ZOBACZ: "Niepokój mieszka w lodówce". Kuba Goździewicz właśnie skończył kwarantannę
- Tłumaczenia, że przy zachowaniu procedur wszyscy są bezpieczni nie trafiają. To przykre, ale tak jest, trzeba to przeczekać - powiedział Mohyła. W jego ocenie niepokojące nastroje w gminie są efektem tego, że znaczna część jej mieszkańców to ludzie wywodzący się ze środowisk pegeerowskich. - Są roszczeniowi, nie czują się wspólnotą - wyjaśnił wójt.
"Nie godzę się na skazywanie nas na ostracyzm społeczny"
Oskar Krasowski publicznie w mediach społecznościowych zapowiedział, że hejtujących jego rodzinę pozwie do sądu. Żal ma zwłaszcza do jednej z mieszkanek Pozezdrza, która m.in. napisała, że z powodu zachorowania jego brata "nad gminę nadciągnęły czarne chmury". Kobieta ta napisała, że chodzi "o syna listonosza, który wrócił z Anglii". Z powodu tej informacji każdy w okolicy mógł zidentyfikować rodzinę Krasowskich.

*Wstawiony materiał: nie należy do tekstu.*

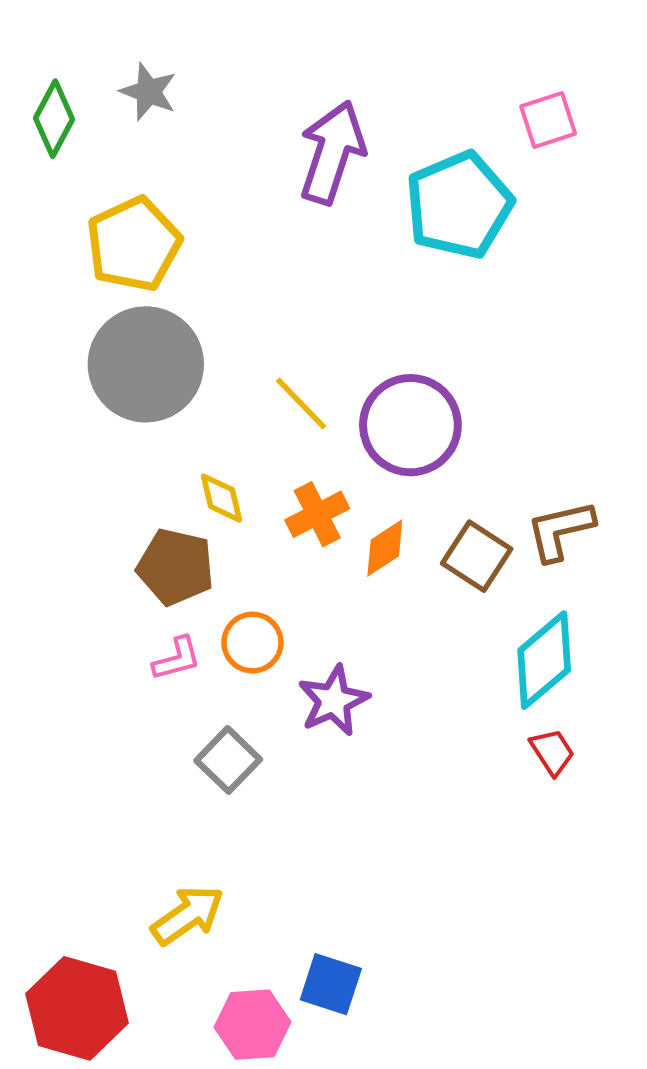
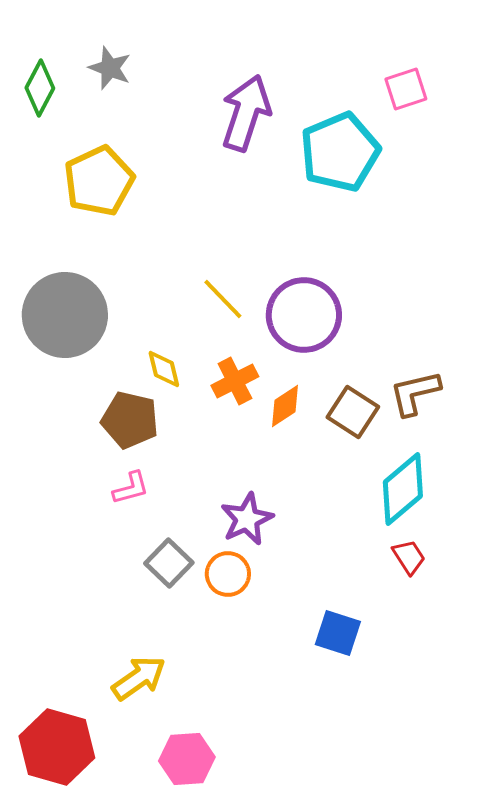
gray circle: (146, 364) -> (65, 315), moved
orange circle: (252, 643) -> (228, 574), moved
blue square: (331, 984) -> (338, 633), moved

- Zamierzam walczyć o to, by ta osoba publicznie przeprosiła moich rodziców. Testy wykazały, że poza bratem nikt z nas nie jest chory, nikt z nas nikomu nie zagraża, nikogo nie uśmierca. Nie godzę się na skazywanie nas na ostracyzm społeczny, na wytykanie palcami. Koronawirusem może się zakazić każdy i nie jest to powód do wymyślania na temat chorych niestworzonych historii - powiedział Krasowski.

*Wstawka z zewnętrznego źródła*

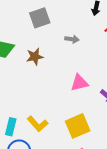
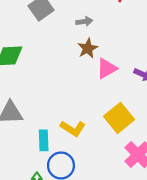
brown star: (35, 57) -> (88, 48), moved

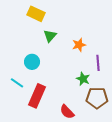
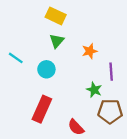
yellow rectangle: (36, 14) -> (56, 16), moved
cyan circle: (32, 62) -> (46, 69), moved
cyan line: (17, 83) -> (16, 58), moved

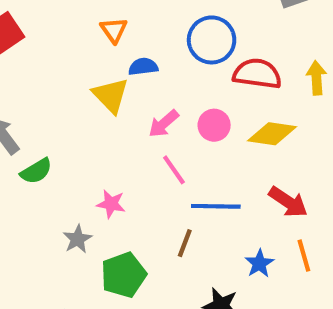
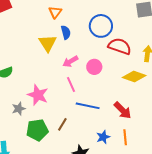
blue semicircle: (143, 67) -> (66, 32), turned 72
yellow diamond: (272, 134) -> (134, 76), moved
pink star: (111, 204) -> (38, 95), size x1.5
brown line: (185, 243) -> (62, 124), moved

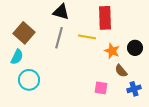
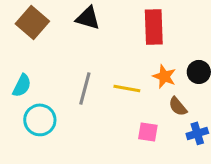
brown square: (24, 33) -> (32, 22), moved
yellow line: (87, 37) -> (127, 88), moved
gray line: (59, 38) -> (85, 88), moved

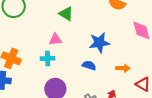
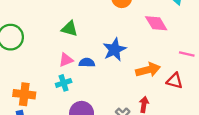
blue semicircle: (89, 65) -> (87, 63), moved
orange arrow: (123, 68) -> (148, 70), size x1.5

Pisemnie poprosił wójta gminy o wsparcie w walce z hejtem, pomawiającej jego bliskich osobie wysłał przedsądowe wezwanie do zaprzestania rozsiewania plotek. - Ponieważ ta osoba nie wykazuje chęci polubownego załatwienia sprawy zapewne wszystko skończy się w sądzie. Jestem na taką batalię gotowy - zapewnił Krasowski.

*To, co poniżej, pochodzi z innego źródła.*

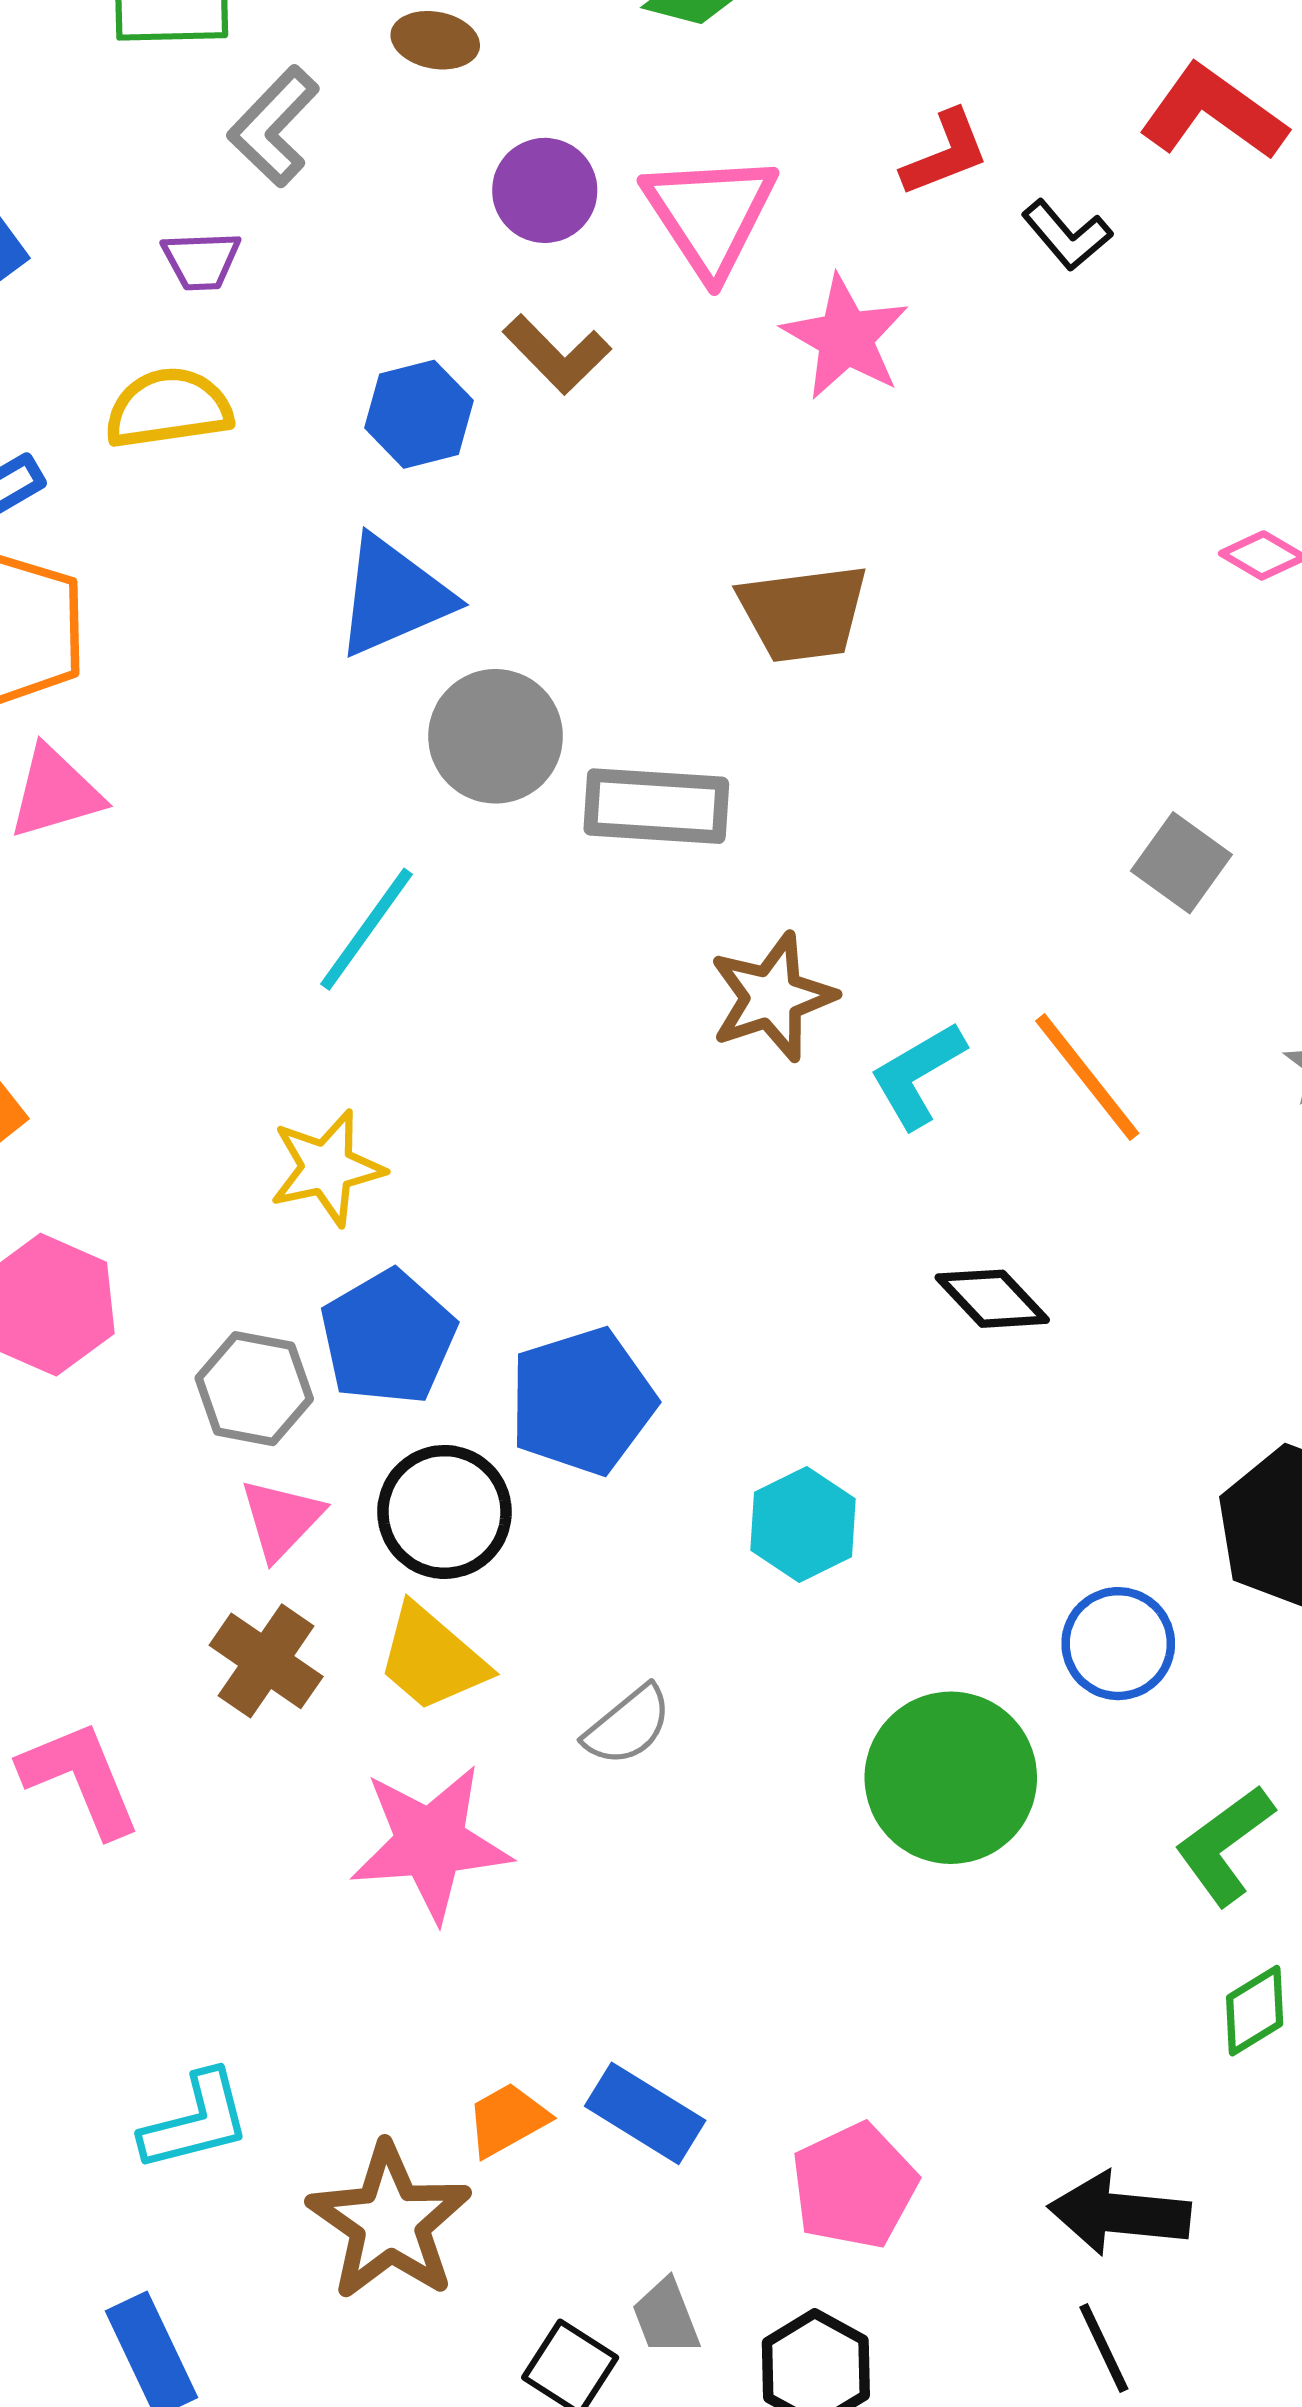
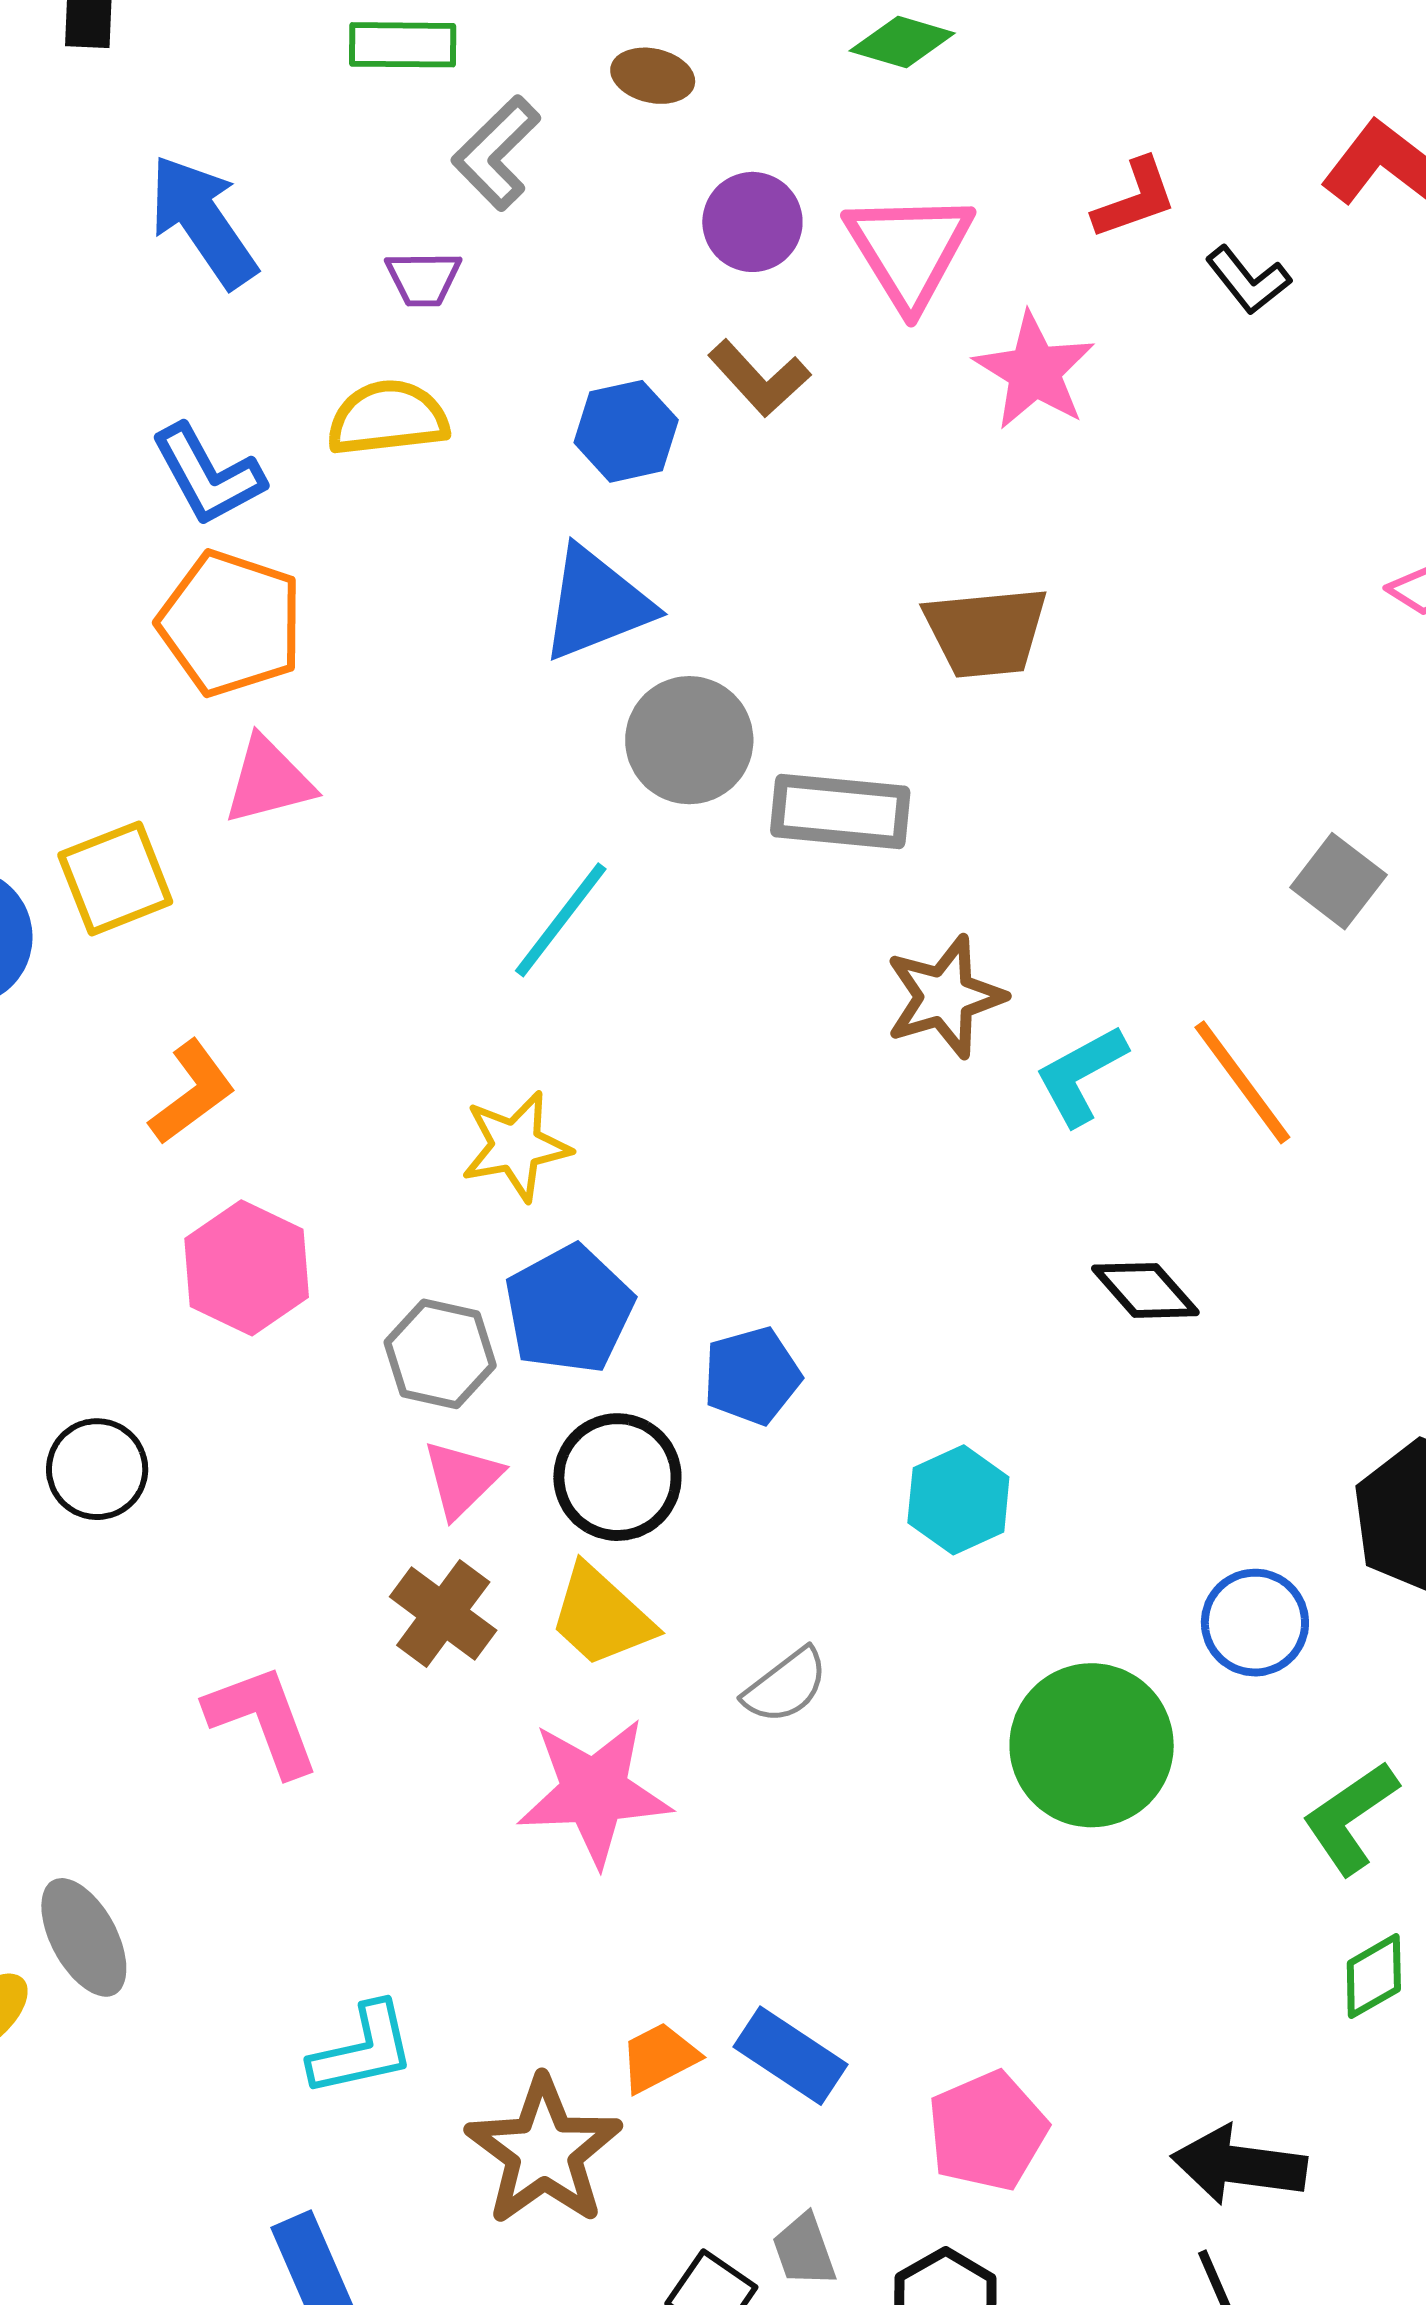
blue pentagon: (582, 1401) -> (752, 1376), size x0.7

Wójt Mohyła nie zamierza sądzić się z mieszkańcami. Przyznał, że "ma nadzieję, że to minie".
Zachorowanie brata pana Oskara jest pierwszym w powiecie węgorzewskim potwierdzonym przypadkiem koronawirusa. Dotąd w woj. warmińsko-mazurskim stwierdzono 143 przypadki zakażenia.